▶ DATA EXTRACTS:
=====
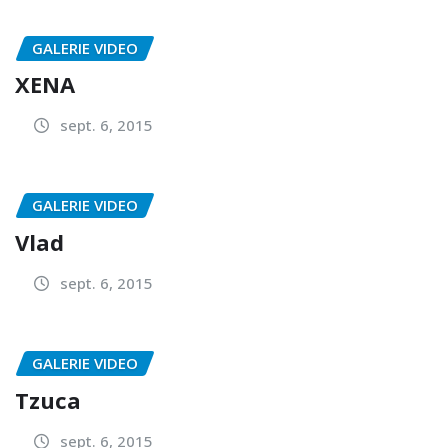
GALERIE VIDEO
XENA
sept. 6, 2015
GALERIE VIDEO
Vlad
sept. 6, 2015
GALERIE VIDEO
Tzuca
sept. 6, 2015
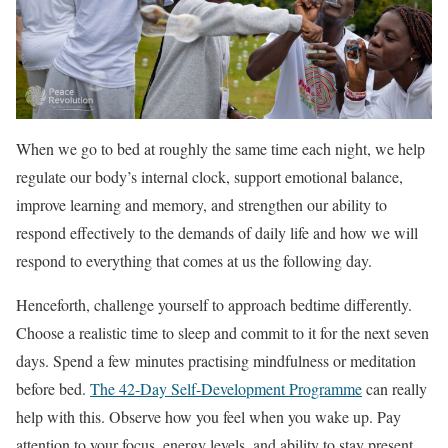
When we go to bed at roughly the same time each night, we help
regulate our body’s internal clock, support emotional balance,
improve learning and memory, and strengthen our ability to
respond effectively to the demands of daily life and how we will
respond to everything that comes at us the following day.
Henceforth, challenge yourself to approach bedtime differently.
Choose a realistic time to sleep and commit to it for the next seven
days. Spend a few minutes practising mindfulness or meditation
before bed.
The 42-Day Self-Development Programme
can really
help with this. Observe how you feel when you wake up. Pay
attention to your focus, energy levels, and ability to stay present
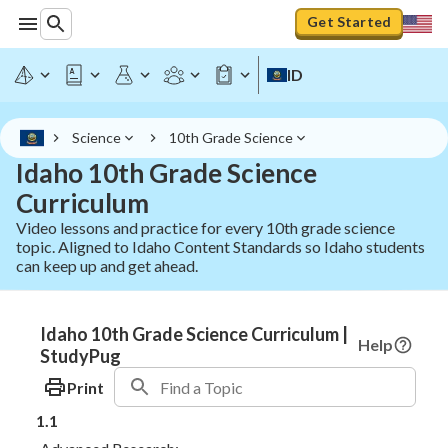
Get Started
ID
Science
10th Grade Science
Idaho 10th Grade Science
Curriculum
Video lessons and practice for every 10th grade science
topic. Aligned to Idaho Content Standards so Idaho students
can keep up and get ahead.
Idaho 10th Grade Science Curriculum |
Help
StudyPug
Print
1.1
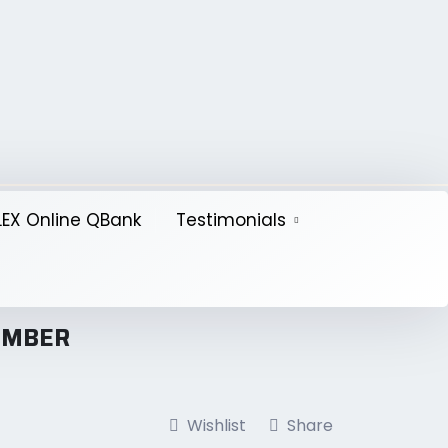
EX Online QBank
Testimonials
TEMBER
Wishlist
Share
=====
▶ REQUIRED ACTION: Everything from the first line of the entries through the line containing "help with this." is to be transcribed exactly; the pictures are not.

▶ TASK RESULT:
GALERIE VIDEO
XENA
sept. 6, 2015
GALERIE VIDEO
Vlad
sept. 6, 2015
GALERIE VIDEO
Tzuca
sept. 6, 2015
When we go to bed at roughly the same time each night, we help
regulate our body’s internal clock, support emotional balance,
improve learning and memory, and strengthen our ability to
respond effectively to the demands of daily life and how we will
respond to everything that comes at us the following day.
Henceforth, challenge yourself to approach bedtime differently.
Choose a realistic time to sleep and commit to it for the next seven
days. Spend a few minutes practising mindfulness or meditation
before bed.
The 42-Day Self-Development Programme
can really
help with this. Observe how you feel when you wake up. Pay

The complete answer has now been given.